That's an amazing story so thanks for sharing it! They really told you this on the phone? When I've heard people relate GPS dropoff stories in the past the USPS always demanded that you could only get GPS information in-person at the main post office for your zip code. Did you call the national USPS help line, or did you call your local post office directly?
On a related note I have had the tracking from all three major carriers, i.e. FedEx, UPS, and the USPS claim that something was delivered up to an hour before the carrier actually delivered it. My guess for this is that couriers sometimes scan multiple items at once as delivered while sitting in their truck for a block, street, or general area to save scanning time. I first time I had the kind of panic you just described was about 3-4 years ago, and since then I've seen it enough to give couriers at least an hour before I go searching for where they may have misdelivered my package. I think this is just something some individual couriers do because I rarely see it, but I have definitely seen it about a dozen to two dozen times in recent years.

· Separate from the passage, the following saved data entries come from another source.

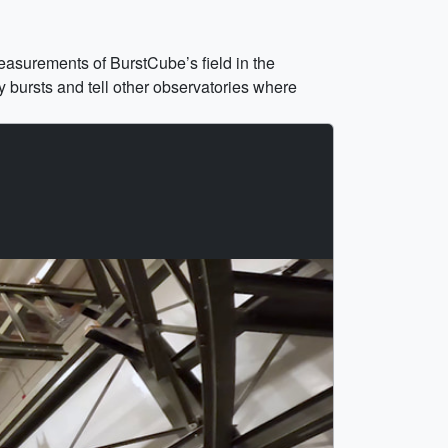
easurements of BurstCube’s field in the
y bursts and tell other observatories where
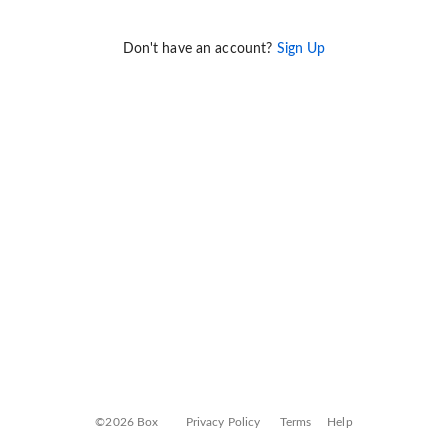
Don't have an account?
Sign Up
©2026 Box
Privacy Policy
Terms
Help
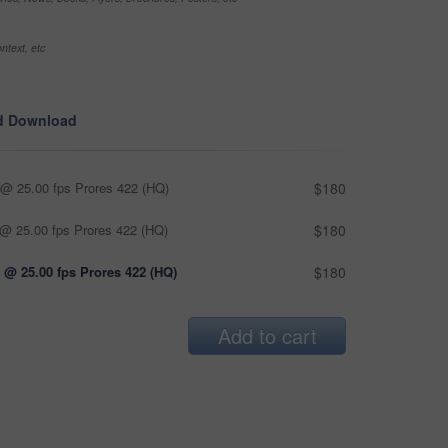
ntext, etc
d Download
@ 25.00 fps Prores 422 (HQ)
$180
@ 25.00 fps Prores 422 (HQ)
$180
 @ 25.00 fps Prores 422 (HQ)
$180
Add to cart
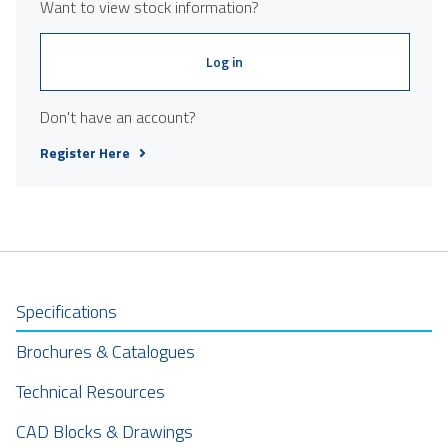
Want to view stock information?
Log in
Don't have an account?
Register Here
Specifications
Brochures & Catalogues
Technical Resources
CAD Blocks & Drawings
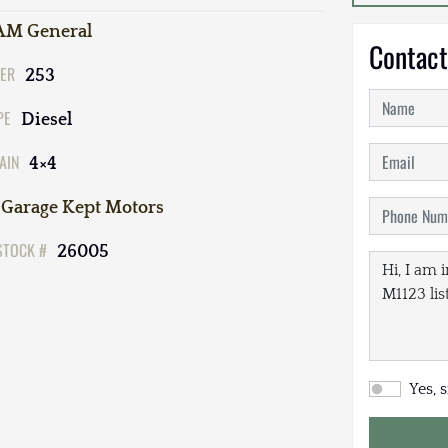
AM General
Contact
ER
253
PE
Diesel
AIN
4×4
Garage Kept Motors
STOCK #
26005
Yes, 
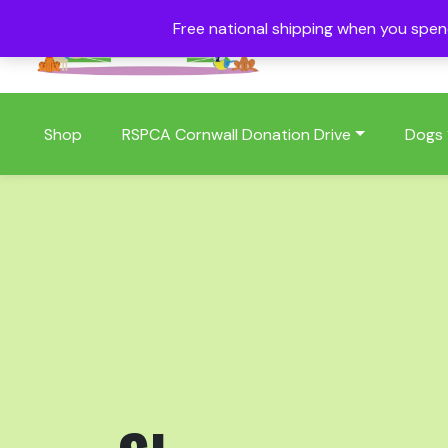
Free national shipping when you spe
01409 404006
Shop
RSPCA Cornwall Donation Drive
Dogs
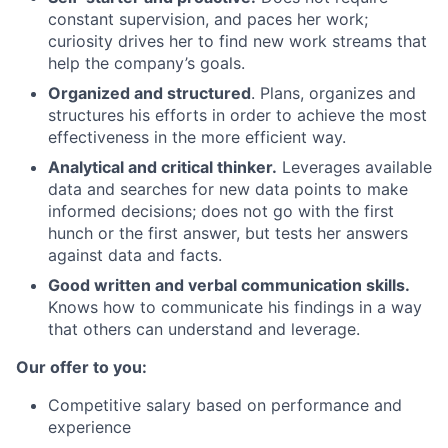
constant supervision, and paces her work;
curiosity drives her to find new work streams that
help the company’s goals.
Organized and structured
. Plans, organizes and
structures his efforts in order to achieve the most
effectiveness in the more efficient way.
Analytical and critical thinker.
Leverages available
data and searches for new data points to make
informed decisions; does not go with the first
hunch or the first answer, but tests her answers
against data and facts.
Good written and verbal communication skills.
Knows how to communicate his findings in a way
that others can understand and leverage.
Our offer to you:
Competitive salary based on performance and
experience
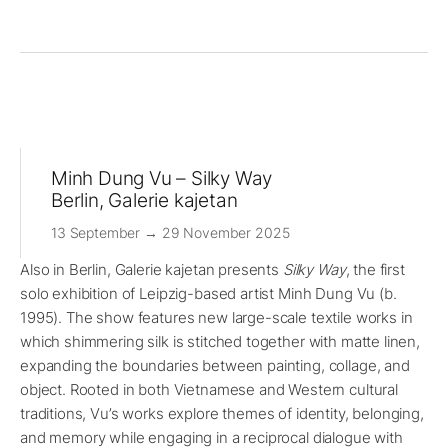
Minh Dung Vu – Silky Way
Berlin, Galerie kajetan
13 September → 29 November 2025
Also in Berlin, Galerie kajetan presents
Silky Way
, the first
solo exhibition of Leipzig-based artist Minh Dung Vu (b.
1995). The show features new large-scale textile works in
which shimmering silk is stitched together with matte linen,
expanding the boundaries between painting, collage, and
object. Rooted in both Vietnamese and Western cultural
traditions, Vu’s works explore themes of identity, belonging,
and memory while engaging in a reciprocal dialogue with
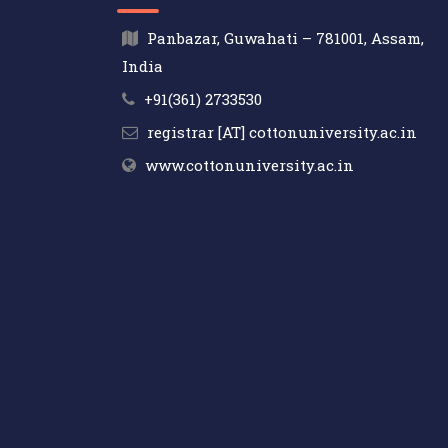
Panbazar, Guwahati – 781001, Assam,
India
+91(361) 2733530
registrar [AT] cottonuniversity.ac.in
www.cottonuniversity.ac.in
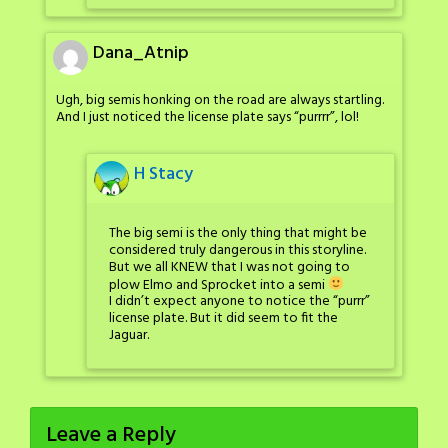
Dana_Atnip
Ugh, big semis honking on the road are always startling.
And I just noticed the license plate says “purrrr”, lol!
H Stacy
The big semi is the only thing that might be
considered truly dangerous in this storyline.
But we all KNEW that I was not going to
plow Elmo and Sprocket into a semi
I didn’t expect anyone to notice the “purrr”
license plate. But it did seem to fit the
Jaguar.
Leave a Reply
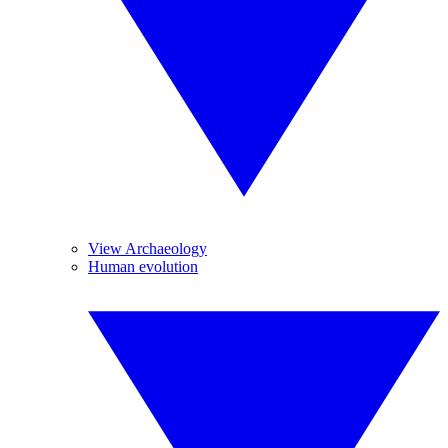
View Archaeology
Human evolution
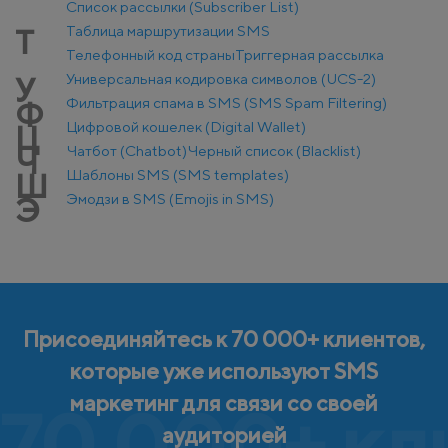
Список рассылки (Subscriber List)
Таблица маршрутизации SMS
Т
Телефонный код страны
Триггерная рассылка
Универсальная кодировка символов (UCS-2)
У
Фильтрация спама в SMS (SMS Spam Filtering)
Ф
Цифровой кошелек (Digital Wallet)
Ц
Чатбот (Chatbot)
Черный список (Blacklist)
Ч
Шаблоны SMS (SMS templates)
Ш
Эмодзи в SMS (Emojis in SMS)
Э
Присоединяйтесь к 70 000+ клиентов,
которые уже используют SMS
маркетинг для связи со своей
70 000+ кл
аудиторией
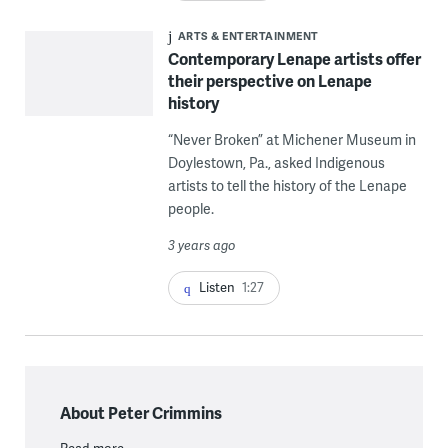
ARTS & ENTERTAINMENT
Contemporary Lenape artists offer
their perspective on Lenape
history
“Never Broken” at Michener Museum in
Doylestown, Pa., asked Indigenous
artists to tell the history of the Lenape
people.
3 years ago
Listen
1:27
About Peter Crimmins
Read more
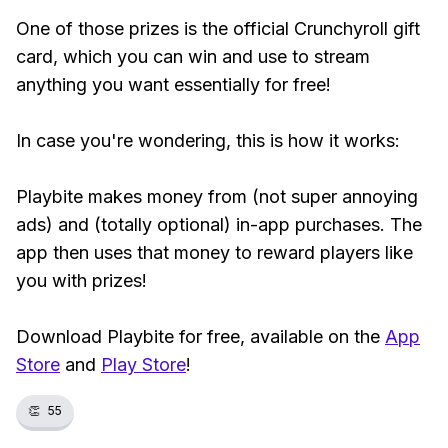
One of those prizes is the official Crunchyroll gift
card, which you can win and use to stream
anything you want essentially for free!
In case you're wondering, this is how it works:
Playbite makes money from (not super annoying
ads) and (totally optional) in-app purchases. The
app then uses that money to reward players like
you with prizes!
Download Playbite for free, available on the
App
Store
and
Play Store
!
👏
55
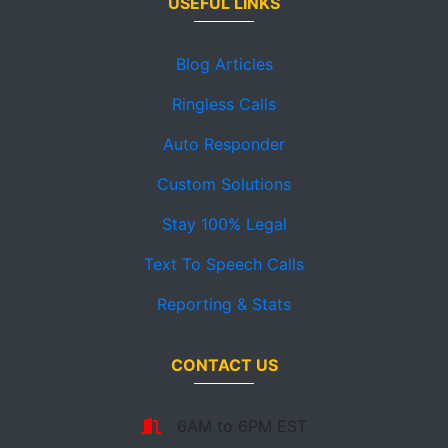
USEFUL LINKS
Blog Articles
Ringless Calls
Auto Responder
Custom Solutions
Stay 100% Legal
Text To Speech Calls
Reporting & Stats
CONTACT US
6AM to 6PM EST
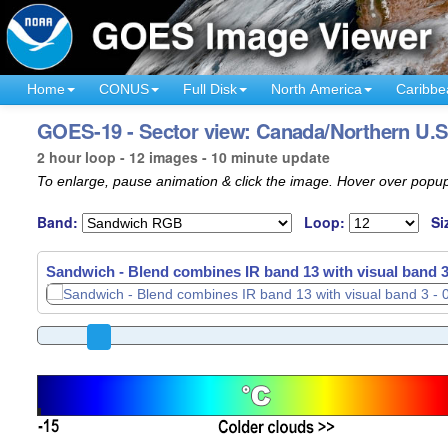
Home
CONUS
Full Disk
North America
Caribbe
GOES-19 - Sector view: Canada/Northern U.S
2 hour loop - 12 images - 10 minute update
To enlarge, pause animation & click the image. Hover over popup
Band:
Loop:
Si
Sandwich - Blend combines IR band 13 with visual band 3
Sandwich - Blend combines IR band 13 with visual band 3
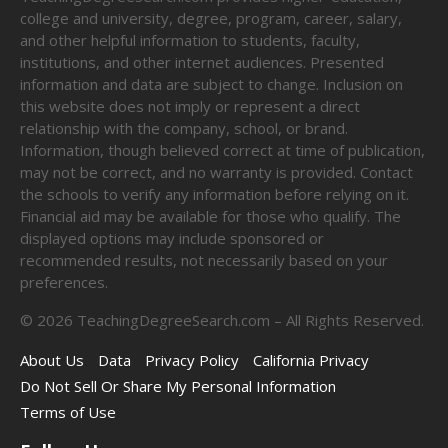
college and university, degree, program, career, salary,
and other helpful information to students, faculty,
institutions, and other internet audiences. Presented
information and data are subject to change. Inclusion on
this website does not imply or represent a direct
relationship with the company, school, or brand.
Information, though believed correct at time of publication,
may not be correct, and no warranty is provided. Contact
the schools to verify any information before relying on it.
Financial aid may be available for those who qualify. The
displayed options may include sponsored or
recommended results, not necessarily based on your
preferences.
©
2026
TeachingDegreeSearch.com – All Rights Reserved.
About Us
Data
Privacy Policy
California Privacy
Do Not Sell Or Share My Personal Information
Terms of Use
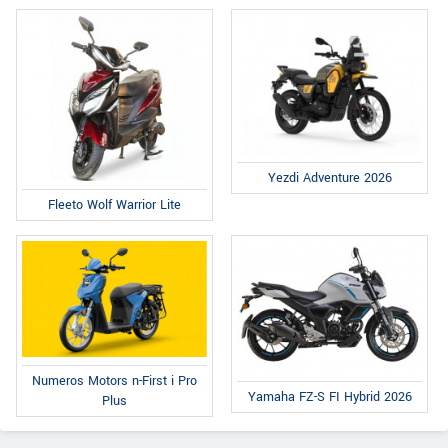
Yezdi Adventure 2026
Fleeto Wolf Warrior Lite
Numeros Motors n-First i Pro
Yamaha FZ-S FI Hybrid 2026
Plus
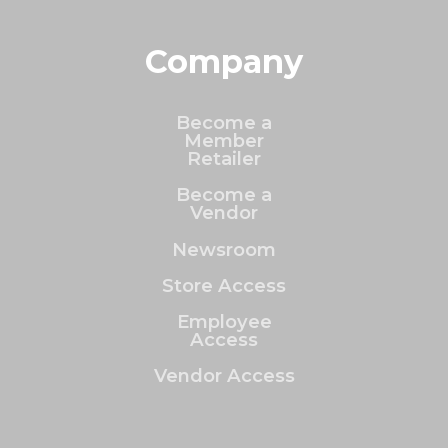
Company
Become a
Member
Retailer
Become a
Vendor
Newsroom
Store Access
Employee
Access
Vendor Access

I have NEVER seen Amazon do this kind of early tracking delivery, and in my experience they are by far the best carrier as compared to all the others. They do misdeliver at times, but for some reason it has always been consistently been to my neighbor on one side and not to the wrong street or some address nowhere near mine. A few years ago they delivered my packages five times in a row to that neighbor so I'm guessing their GPS had a bug.
What I don't get is why the devices from the carriers don't explicitly tell the carrier when they're misdelivering a package. The device should have everything it needs to warn the carrier that they've screwed up...so why are misdeliveries so common then? Does the software warn them and they just ignore it? I find the whole thing baffling.